Governments must address:
• The current macro-economic model which perpetuates poverty and inequality and reduce growing wealth inequalities;
• Inclusion of people who are discriminated against on the basis of sexual orientation and gender identity;
• Increased funding toward advancing sustainable development, including women's rights and gender equality and the full and equal participation of women in all areas of sustainable development;
• Development without disarmament and need for an integrated approach that strengthens a holistic understanding of peace and security for all.

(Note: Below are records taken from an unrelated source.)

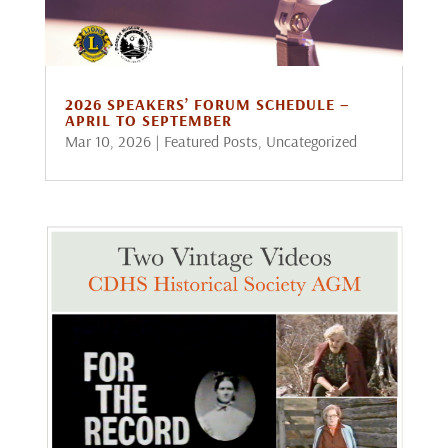
2026 SPEAKERS’ FORUM SCHEDULE –
APRIL TO SEPTEMBER
Mar 10, 2026
|
Featured Posts
,
Uncategorized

To meet goals, there must be:
• A clear framework that is specific, measurable, time-bound and attainable as a powerful way to motivate action and mobilise resources;
• Linking of global goals with national targets as a way of increasing country ownership and development of a mechanism that ensures that national targets are sufficiently ambitious to ensure that countries are taking meaningful action.
• All targets and indicators must be covered at a meaningful level by all governments, even if they have the flexibility to judge their own rate of progress over time. This is especially important for sexual and reproductive health and rights;
• Clear acknowledgement and inclusion of critical inter-linkages, specifically in terms of women's rights and gender equality and the link between women's empowerment and ensuring stable and peaceful societies.
• An end to election of targets from a “menu”, as this could lead to difficult or unpopular areas being dropped from action, and reduces the cohesive global action tackling a particular issue.